EXERCISE DATA Start Marker

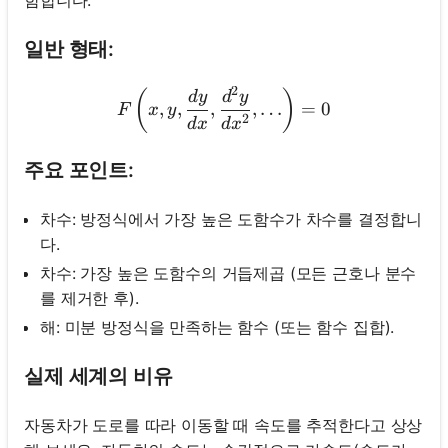
함합니다.
일반 형태:
2
F\left(x, y, \frac{d y}{d x
(
)
d
y
d
y
,
,
,
,
…
=
0
F
x
y
2
d
x
d
x
주요 포인트:
차수: 방정식에서 가장 높은 도함수가 차수를 결정합니
다.
차수: 가장 높은 도함수의 거듭제곱 (모든 근호나 분수
를 제거한 후).
해: 미분 방정식을 만족하는 함수 (또는 함수 집합).
실제 세계의 비유
자동차가 도로를 따라 이동할 때 속도를 추적한다고 상상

EXERCISE DATA End Marker

YOUR TASK >> Your task is to reproduce all of the material exactly. The pictures stay out.

OUTPUT OF THE EXERCISE >>
함합니다.
일반 형태:
2
F\left(x, y, \frac{d y}{d x
(
)
d
y
d
y
,
,
,
,
…
=
0
F
x
y
2
d
x
d
x
주요 포인트:
차수: 방정식에서 가장 높은 도함수가 차수를 결정합니
다.
차수: 가장 높은 도함수의 거듭제곱 (모든 근호나 분수
를 제거한 후).
해: 미분 방정식을 만족하는 함수 (또는 함수 집합).
실제 세계의 비유
자동차가 도로를 따라 이동할 때 속도를 추적한다고 상상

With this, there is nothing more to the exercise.